Post
by Abd » Thu Mar 14, 2019 9:34 pm
I was searching for information about the outage, and an outage site reported it was up. It was, and is. Someone had already breathlessly reported it as defunct on Wikipedia.
What is phenomenal is how Wikipedia continues to sit with a radically inefficient process, that wastes enormous time on what would be obvious decisions for any responsible publisher. That inefficiency is the strongest reason for the decay of Wikipedia, it burns users out.
Wikipedia, in the reliable source standards, knows the elements that make for (relative) reliability: known publishers with a reputation to protect. However, the fixation on anonymous editing, and the confusion between this (a good thing, at a 'suggestion" level) and responsible administration (where anonymity is an invitation to abuse), seems never to have occurred to the community, or, if it did, the idea was immediately terminated with extreme prejudiced and salted.
Because the basic structural issues were not addressed in setting up wikipediocracy, it replicated very similar problems: star chanber process, no development of community structure that could actually find genuine consensus with efficiency, a Luddite dislike of reasoned and evidenced discussion, and preference for snark and lulz -- if by insiders. If by an outsider, off with his head!
That's fine for a neighborhood saloon, as I used to call Wikipedia Review, but not for an project attempting to reform Wikipedia. The WPO principle appeared to be "Wikipediots are stupid," but they were not smarter.
The idea seemed to be that if free discussion is allowed, truth and understanding will automatically appear. There is a kind of truth to that, but it would require a civil environment and strong minority protection.

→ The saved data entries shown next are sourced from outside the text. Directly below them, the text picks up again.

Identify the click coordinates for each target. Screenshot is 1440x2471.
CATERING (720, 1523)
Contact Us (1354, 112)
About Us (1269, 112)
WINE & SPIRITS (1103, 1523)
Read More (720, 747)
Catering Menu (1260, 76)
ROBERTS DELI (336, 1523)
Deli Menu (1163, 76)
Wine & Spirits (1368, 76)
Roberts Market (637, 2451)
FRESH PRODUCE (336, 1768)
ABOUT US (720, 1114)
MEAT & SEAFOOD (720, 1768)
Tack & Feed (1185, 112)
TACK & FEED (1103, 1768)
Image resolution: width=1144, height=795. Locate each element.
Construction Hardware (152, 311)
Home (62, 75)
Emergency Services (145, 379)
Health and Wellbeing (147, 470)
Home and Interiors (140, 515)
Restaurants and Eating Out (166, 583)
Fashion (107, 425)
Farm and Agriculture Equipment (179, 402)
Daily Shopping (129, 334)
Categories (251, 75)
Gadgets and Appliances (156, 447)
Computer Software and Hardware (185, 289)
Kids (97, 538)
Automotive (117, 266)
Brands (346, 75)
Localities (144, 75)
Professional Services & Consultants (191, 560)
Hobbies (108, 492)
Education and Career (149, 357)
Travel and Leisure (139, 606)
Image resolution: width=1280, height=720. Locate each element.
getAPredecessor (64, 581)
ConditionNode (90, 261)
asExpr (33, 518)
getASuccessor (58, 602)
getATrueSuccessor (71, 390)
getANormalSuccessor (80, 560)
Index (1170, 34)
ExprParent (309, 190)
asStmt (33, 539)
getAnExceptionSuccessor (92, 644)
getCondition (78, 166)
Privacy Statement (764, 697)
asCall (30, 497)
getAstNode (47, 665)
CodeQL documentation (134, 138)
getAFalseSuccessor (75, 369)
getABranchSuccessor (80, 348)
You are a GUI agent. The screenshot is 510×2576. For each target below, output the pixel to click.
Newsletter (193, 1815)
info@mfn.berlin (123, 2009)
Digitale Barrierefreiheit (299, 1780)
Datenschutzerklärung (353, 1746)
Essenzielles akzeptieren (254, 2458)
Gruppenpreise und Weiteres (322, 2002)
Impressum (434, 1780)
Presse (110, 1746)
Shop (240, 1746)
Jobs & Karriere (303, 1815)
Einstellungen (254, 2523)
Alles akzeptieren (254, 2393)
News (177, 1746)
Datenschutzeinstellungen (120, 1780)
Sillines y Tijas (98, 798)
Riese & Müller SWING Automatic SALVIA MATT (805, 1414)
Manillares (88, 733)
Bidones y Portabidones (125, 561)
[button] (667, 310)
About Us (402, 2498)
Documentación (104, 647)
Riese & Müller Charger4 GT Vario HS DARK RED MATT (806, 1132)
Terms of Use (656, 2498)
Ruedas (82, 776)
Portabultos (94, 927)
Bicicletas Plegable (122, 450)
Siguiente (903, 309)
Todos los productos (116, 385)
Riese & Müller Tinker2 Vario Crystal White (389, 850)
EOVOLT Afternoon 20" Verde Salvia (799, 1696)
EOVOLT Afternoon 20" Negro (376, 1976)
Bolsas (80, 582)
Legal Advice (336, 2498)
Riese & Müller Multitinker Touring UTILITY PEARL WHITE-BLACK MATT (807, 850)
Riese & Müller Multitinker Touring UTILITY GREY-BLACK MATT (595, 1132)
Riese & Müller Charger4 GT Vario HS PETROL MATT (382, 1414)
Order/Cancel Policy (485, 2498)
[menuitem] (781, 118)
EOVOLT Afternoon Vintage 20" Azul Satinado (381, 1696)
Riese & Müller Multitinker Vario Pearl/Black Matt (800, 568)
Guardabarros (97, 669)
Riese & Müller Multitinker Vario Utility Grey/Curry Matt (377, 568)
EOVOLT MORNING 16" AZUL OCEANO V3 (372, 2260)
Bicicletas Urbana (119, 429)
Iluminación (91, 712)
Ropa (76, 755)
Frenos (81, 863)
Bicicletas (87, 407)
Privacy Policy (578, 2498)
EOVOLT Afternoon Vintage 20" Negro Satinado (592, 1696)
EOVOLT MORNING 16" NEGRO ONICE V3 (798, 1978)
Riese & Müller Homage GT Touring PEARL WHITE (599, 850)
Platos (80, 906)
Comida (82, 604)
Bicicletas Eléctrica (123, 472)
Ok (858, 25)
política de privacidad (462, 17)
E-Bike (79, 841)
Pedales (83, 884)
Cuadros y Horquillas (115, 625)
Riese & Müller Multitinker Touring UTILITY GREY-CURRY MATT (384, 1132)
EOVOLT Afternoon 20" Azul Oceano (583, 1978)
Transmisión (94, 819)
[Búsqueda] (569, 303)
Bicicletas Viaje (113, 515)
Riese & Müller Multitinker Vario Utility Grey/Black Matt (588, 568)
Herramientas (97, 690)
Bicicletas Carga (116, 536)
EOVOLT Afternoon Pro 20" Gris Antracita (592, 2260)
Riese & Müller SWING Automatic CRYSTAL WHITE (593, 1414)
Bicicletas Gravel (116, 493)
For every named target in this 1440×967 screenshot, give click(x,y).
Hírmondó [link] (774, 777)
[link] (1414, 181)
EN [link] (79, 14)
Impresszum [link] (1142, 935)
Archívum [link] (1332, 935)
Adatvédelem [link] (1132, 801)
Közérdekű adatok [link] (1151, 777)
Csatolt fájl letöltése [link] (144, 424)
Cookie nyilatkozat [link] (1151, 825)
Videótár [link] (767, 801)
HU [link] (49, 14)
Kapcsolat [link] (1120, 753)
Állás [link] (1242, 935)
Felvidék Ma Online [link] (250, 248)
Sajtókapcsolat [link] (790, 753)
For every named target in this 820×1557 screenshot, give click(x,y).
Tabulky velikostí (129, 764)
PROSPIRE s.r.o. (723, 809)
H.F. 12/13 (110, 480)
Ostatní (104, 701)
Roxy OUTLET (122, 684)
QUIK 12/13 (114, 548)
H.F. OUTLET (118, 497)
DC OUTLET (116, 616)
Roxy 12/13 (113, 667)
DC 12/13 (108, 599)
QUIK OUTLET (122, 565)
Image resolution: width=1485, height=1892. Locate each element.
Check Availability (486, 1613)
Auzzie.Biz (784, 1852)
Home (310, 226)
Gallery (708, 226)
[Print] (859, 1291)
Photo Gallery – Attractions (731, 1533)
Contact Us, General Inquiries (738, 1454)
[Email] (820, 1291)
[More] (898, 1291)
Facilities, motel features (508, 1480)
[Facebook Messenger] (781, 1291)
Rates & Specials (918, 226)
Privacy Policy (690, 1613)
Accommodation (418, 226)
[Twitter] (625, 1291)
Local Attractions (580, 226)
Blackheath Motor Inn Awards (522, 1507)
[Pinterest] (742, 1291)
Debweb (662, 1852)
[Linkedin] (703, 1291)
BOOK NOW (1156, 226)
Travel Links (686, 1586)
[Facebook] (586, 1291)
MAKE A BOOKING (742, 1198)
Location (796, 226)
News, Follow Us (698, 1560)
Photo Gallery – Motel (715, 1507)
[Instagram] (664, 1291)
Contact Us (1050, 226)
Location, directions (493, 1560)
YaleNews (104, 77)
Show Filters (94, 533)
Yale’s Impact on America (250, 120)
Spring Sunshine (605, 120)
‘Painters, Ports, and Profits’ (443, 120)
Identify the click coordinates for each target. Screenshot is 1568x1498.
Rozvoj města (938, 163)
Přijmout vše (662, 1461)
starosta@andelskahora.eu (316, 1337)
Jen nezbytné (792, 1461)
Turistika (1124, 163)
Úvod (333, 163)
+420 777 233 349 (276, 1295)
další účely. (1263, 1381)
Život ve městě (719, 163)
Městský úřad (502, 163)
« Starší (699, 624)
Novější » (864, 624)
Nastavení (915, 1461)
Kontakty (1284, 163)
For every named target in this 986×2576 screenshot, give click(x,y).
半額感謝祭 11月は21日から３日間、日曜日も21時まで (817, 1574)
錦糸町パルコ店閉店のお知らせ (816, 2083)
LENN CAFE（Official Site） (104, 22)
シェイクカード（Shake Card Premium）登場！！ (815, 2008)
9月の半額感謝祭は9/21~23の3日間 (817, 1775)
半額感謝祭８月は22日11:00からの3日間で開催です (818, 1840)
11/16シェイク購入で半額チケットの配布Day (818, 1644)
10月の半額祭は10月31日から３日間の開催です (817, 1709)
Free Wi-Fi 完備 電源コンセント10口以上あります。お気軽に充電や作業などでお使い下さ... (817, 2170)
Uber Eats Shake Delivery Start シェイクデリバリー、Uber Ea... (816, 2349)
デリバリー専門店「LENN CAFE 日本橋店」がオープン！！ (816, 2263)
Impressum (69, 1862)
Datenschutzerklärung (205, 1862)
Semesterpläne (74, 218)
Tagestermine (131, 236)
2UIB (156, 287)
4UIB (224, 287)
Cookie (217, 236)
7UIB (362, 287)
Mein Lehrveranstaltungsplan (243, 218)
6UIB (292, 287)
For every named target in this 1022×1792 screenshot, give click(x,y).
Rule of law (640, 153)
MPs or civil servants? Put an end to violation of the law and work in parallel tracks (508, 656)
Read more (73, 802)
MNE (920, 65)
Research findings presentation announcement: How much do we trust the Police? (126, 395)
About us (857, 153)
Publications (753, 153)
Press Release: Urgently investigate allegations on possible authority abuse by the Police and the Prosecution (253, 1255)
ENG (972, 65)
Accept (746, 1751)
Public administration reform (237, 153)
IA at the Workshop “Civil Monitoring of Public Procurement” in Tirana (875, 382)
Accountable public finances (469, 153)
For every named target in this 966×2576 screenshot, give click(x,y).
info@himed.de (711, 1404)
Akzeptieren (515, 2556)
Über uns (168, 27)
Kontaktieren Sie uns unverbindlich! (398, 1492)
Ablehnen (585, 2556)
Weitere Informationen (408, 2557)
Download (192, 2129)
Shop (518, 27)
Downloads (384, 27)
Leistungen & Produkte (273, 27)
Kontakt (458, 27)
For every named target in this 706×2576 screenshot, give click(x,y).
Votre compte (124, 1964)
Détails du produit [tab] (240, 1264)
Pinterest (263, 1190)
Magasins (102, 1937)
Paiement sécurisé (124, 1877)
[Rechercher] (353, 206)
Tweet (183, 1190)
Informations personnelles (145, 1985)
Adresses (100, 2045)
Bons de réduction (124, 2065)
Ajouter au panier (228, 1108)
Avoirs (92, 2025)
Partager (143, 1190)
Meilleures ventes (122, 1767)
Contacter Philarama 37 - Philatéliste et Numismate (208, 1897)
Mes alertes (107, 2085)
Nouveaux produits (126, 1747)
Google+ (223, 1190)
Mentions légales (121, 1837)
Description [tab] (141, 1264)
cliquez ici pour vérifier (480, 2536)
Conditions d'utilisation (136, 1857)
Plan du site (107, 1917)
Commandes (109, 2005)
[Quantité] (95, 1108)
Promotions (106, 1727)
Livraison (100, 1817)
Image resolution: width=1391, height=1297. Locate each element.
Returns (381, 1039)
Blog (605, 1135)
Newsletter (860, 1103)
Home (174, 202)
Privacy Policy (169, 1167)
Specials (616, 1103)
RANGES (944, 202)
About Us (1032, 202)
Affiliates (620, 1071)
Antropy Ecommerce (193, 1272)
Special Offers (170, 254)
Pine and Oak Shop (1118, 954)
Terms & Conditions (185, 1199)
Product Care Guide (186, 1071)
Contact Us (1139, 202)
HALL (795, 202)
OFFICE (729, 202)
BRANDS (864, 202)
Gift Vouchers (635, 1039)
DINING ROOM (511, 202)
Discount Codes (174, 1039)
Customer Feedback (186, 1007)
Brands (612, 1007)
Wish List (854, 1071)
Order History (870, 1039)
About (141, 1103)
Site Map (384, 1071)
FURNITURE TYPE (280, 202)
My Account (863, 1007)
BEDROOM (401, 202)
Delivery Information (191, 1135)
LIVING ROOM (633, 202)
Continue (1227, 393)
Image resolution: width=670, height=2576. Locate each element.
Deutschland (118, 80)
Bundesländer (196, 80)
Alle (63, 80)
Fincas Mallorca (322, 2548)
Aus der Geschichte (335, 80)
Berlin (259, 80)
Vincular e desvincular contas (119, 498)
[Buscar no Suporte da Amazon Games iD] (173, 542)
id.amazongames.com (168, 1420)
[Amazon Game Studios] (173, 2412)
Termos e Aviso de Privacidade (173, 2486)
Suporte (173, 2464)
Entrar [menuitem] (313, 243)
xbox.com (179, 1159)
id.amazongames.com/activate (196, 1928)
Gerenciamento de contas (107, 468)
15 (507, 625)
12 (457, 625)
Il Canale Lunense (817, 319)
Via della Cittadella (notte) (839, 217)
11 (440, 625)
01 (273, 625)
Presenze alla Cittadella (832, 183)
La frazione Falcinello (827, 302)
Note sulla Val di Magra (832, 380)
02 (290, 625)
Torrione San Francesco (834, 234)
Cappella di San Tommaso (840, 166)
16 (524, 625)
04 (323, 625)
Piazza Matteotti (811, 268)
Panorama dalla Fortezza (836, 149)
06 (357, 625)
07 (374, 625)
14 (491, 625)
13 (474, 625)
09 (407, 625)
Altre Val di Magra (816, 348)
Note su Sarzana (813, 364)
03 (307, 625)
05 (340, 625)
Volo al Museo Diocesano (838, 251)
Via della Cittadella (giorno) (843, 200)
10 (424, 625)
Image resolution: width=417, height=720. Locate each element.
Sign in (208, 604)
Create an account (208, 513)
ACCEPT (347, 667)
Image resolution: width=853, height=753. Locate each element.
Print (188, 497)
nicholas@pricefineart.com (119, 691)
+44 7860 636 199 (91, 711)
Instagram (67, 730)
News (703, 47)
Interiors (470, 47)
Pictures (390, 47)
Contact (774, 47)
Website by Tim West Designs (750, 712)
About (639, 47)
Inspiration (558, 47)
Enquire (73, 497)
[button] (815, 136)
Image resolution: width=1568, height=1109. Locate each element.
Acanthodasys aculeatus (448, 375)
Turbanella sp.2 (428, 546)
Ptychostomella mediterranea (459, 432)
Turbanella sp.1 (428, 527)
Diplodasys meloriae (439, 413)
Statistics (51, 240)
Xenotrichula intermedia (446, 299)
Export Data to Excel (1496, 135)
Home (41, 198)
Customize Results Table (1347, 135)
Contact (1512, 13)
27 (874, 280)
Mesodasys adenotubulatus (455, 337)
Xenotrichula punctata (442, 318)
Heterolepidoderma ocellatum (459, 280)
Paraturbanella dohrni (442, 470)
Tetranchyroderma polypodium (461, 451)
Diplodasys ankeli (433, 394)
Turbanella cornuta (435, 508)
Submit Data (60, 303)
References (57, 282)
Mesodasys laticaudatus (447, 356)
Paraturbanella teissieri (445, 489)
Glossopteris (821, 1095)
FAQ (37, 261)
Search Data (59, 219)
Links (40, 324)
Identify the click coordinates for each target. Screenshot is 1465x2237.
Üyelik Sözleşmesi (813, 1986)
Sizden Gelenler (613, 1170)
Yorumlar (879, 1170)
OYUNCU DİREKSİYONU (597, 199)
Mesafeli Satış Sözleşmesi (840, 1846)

And then, because free discussion irritates some, anyone unpopular -- say for "writing too much" -- was banned, without warning. (Even though it is trivial to suppress display of a disliked author.) Star chamber process, no accountability, no protective structures, and, apparently, nobody cared.
I began the process of abandoning my work on WMF wikis when I found that nobody in the meta community cared that stewards were hiding their actions, using suppression ("oversighting") of material, from public logs, that would be completely harmless if there were no misbehavior, and misbehavior had not been alleged in what they hid. Just lists of global locks, sorted by category and acting steward, 5000 locks over a three month period.
(Locking was a quick-and-dirty tool developed for dealing with massive spam, and implemented with promises that it would not be used beyond that. Most of the 5000 locks were just that, though it had crept below "massive," they were using login wiki to detect spam user registration and whacking them without any edits, which once in a while was an error -- but they quickly corrected it. So the usage, was, my view, proper. But then there was one steward, who had issued the only possibly abusive locks, based on personal animosity. The reality was that the only 5 locks in 5000 that looked like this were his, and he had only issued a relatively small number of locks. So, yes, the data made him look bad, he stood out like a sore thumb, if anyone looked. I didn't have to accuse him of anything. And there were stewards following that project, who did not object. But who also did not stand for community oversight when push came to shove. Gotta support the other stewards! It's quite like police abuse. The problem is not so much the bad apples, but "good people" who stand by and do nothing.)
I abandoned investing work in Wikiversity when I discovered that a sysop could block a user for extremely mild "criticism," hardly even that, and nobody cared. It was a sign to me that the protections of an awake community had evaporated, so contributing content there had become hazardous. And that is how communities fail, not with a bang, but with a whimper.